“…nobody can stand truth if it is told to him. Truth can be tolerated only if you discover it yourself because then, the pride of discovery makes the truth palatable.” -Fritz Perls
Just a few days ago, I was sitting and having coffee with a new colleague who shared my interest and passion for experiential learning. We spent some time talking through our various interventions and ways that we choose to engage those that we work with. While in many ways our approaches differed, they both centered around a central theme. Experience can teach us many things that we may fail to understand from insight alone. The longer I found myself ruminating on this thought, the more that I found I identified with it. I found myself going back to a childhood memory of my mom telling me not to play near some rocks behind our local baseball stadium. She attempted to dissuade me from this several times, but it was only after I fell and hit my head that I had a real and tangible understanding of the danger that she was trying to convey to me. The experience led me to new insight and behavior that words alone could not.
Experiential therapy is just that, facilitating an experience to convey lessons that words alone can not. For this reason, it may be more helpful to think of experiential therapy as a category, rather than a modality itself. Under the umbrella term of experiential therapy, we have numerous practices such as art therapy, music therapy, psychodrama, animal-assisted therapy, and countless others. All of these practices are aimed at facilitating experiences that move us forward. My own niche within this category is wilderness and adventure-based work. While the broad nature of experiential therapy makes it hard to define, it’s essence is truly experience. Rather than limiting ourselves to traditional talk therapy, we are going to engage in experiences that are going to challenge individuals to confront their emotionality, cognitions, and behaviors. With these things at the surface, we’re able to confront them more directly in the moment.
For the better part of my career in mental health, I’ve worked with individuals within the neurodiverse community. This encompasses issues like Autism Spectrum Disorder, Attention-Deficit Hyperactivity Disorder, impulse control disorders, and many others. As I engaged clients through traditional elements of talk therapy, I could not shake the feeling that these clients struggled to engage in ways that other clients did not. As I came to understand the neurological differences that accompany neurodiversity, it became apparent that somewhere along the way traditional modalities of therapy were not aligning with the strengths and weaknesses of these individuals. For instance, individuals with Autism Spectrum Disorder commonly have deficits in verbal processing and struggle with making abstractions in conversation. This means that trying to engage this client through talk therapy actually plays to their deficits rather than strengths.
Ultimately, I felt that the in-office discussions I was having with my clients were too far removed from day-to-day life to do meaningful work. I found myself wanting to work with clients in the moment of their struggles. While making abstractions is difficult for many neurodiverse clients, being coached in the moment utilizes a different skillset. One of my favorite ways to do this is through rock climbing. Rather than teaching deep breathing while sitting in an office, I generally teach it while someone is on the climbing wall. Pacing your breathing is one of the earliest techniques a new climber will learn. Failing to do so will lead to muscle exhaustion and highly inhibit your ability to climb. Therefore, learning deep breathing in the context of this activity allows individuals to do so in a way that is engaging, challenging, goal-oriented, and accomplished through coaching rather than abstraction. While telling someone to breathe in a moment of mental crisis can feel very rote and cliché, generalizing the skill from another activity can help provide meaningful context. When providing those with Autism therapy, this change in facilitation and delivery can make all the difference when it comes to grasping these types of competencies.

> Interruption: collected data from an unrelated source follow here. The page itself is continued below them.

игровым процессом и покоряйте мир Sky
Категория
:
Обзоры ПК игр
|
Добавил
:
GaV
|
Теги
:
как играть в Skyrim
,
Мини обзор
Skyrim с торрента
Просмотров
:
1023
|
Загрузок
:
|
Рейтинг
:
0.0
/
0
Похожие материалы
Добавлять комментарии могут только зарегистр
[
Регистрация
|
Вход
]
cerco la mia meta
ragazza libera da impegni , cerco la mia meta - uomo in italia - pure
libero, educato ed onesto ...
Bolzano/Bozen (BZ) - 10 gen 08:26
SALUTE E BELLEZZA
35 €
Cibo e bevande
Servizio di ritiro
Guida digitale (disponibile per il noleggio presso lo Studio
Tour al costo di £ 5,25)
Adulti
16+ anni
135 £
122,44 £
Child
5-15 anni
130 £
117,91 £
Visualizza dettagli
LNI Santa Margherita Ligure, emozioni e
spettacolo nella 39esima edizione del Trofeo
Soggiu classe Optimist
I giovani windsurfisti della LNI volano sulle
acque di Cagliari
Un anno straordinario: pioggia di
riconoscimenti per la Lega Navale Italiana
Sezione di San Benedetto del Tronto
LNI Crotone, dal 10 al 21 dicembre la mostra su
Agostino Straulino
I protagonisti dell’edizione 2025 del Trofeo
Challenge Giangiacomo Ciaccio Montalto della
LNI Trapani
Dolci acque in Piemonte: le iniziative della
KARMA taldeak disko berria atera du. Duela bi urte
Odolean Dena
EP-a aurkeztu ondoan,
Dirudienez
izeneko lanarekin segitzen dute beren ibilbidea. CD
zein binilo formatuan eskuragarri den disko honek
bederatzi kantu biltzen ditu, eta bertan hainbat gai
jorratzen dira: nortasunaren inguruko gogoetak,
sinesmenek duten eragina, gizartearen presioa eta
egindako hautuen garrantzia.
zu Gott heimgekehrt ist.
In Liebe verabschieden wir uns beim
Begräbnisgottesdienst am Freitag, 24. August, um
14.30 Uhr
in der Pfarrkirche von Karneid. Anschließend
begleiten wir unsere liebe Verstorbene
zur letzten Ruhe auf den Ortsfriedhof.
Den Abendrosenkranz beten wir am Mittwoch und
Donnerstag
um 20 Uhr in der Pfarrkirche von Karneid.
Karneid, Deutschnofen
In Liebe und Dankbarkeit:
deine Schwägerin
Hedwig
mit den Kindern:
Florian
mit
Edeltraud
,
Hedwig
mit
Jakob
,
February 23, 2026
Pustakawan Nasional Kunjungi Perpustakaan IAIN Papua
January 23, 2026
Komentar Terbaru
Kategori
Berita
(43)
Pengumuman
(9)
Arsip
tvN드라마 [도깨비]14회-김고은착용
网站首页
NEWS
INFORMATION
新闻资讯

This serves as one small example of experiential learning and therefore a very small glimpse of an emerging field within psychotherapy. My own brand of experiential work is very oriented towards providing those with Autism therapy that effectively aligns with their skills and strengths, as well as their needs. For this reason and many more that I will share in future posts, my approach is highly active and aims to engage the body as much as the mind. In this regard, I find it important to note how experiential therapy sets the stage for clinicians to engage and work with clients in new and dynamic ways. As clinicians begin to allow therapy to escape the confines of the office and spill over into real life, we gain the ability to, in the moment, work directly with clients towards achieving their goals.